In September 2020, for instance, Unscripted partnered with Gillette to produce a video titled “Living Through The Pandemic | A Barber's Story.” It’s a six-minute mini documentary centered on the life and work of a single barber. It has 750,000 views. “What we try to do is we look at branded content as yet another episode of our regular programming,” said Bhat. “It has to fit with what we do as regular programming for it to work and deliver what the brand needs.”
In our interview, I pointed out that BuzzFeed and other digital publishers have since diversified beyond brand advertising, expanding into areas like ecommerce and producing shows for TV streaming platforms. Did ScoopWhoop have similar ambitions?
Mukherjee said ScoopWhoop hasn’t signed any major Netflix deals, but it has produced some streaming OTT video. “We do create white labeled content, not only for OTTs, but other apps and brands. We partnered with Zomato, the Yelp of India, and created an eight-episode show for them. We partnered with Flipkart to create original video on its app.” As for ecommerce content, they hadn’t produced much. “Affiliate marketing is a very fledgling market in India. It’s not really big enough.” It’s worth noting, however, that I conducted this interview back in April. In the wake of the Good Glamm Group acquisition, its founder claimed that ScoopWhoop would “accelerate the Group’s foray into building a content-to-commerce platform for the burgeoning male grooming and personal care segment.”
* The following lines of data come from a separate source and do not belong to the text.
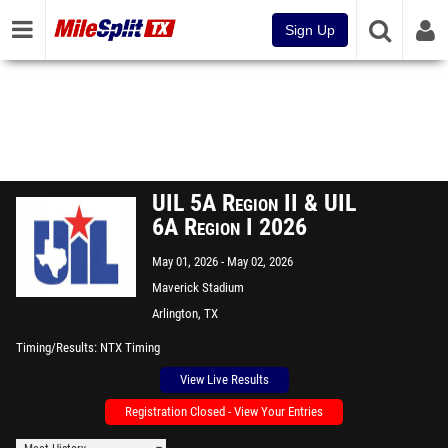
Sign Up
UIL 5A Region II & UIL
6A Region I 2026
May 01, 2026
May 02, 2026
Maverick Stadium
Arlington, TX
Timing/Results
NTX Timing
View Live Results
Registration Closed - View Your Entries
ScoopWhoop also launched a subscription product earlier this year that’s tied to its Unscripted programming. Subscribers get early access to videos before they show up on YouTube, and the community votes on topics it wants the hosts to cover.
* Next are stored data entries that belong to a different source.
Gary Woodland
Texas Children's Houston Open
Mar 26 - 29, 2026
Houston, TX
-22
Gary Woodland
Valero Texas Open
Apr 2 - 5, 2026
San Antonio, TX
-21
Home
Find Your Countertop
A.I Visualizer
Mukherjee touted this move as ScoopWhoop’s attempt to embrace a post-Facebook world where media outlets control their distribution. “Whereas our first chapter was to create content and distribute it through large social platforms like Facebook and Google, the challenge is we don’t own our audiences the way Facebook or Instagram does.” While he recognized that outlets like ScoopWhoop could never achieve the kind of scale that’s found on a large platform, it’s still worth it to form that direct connection with the site’s audience. “We want to build a loyal community that we can monetize in a much stronger manner than what we’ve been doing so far,” he said. “I think that’s something missing from our mix.”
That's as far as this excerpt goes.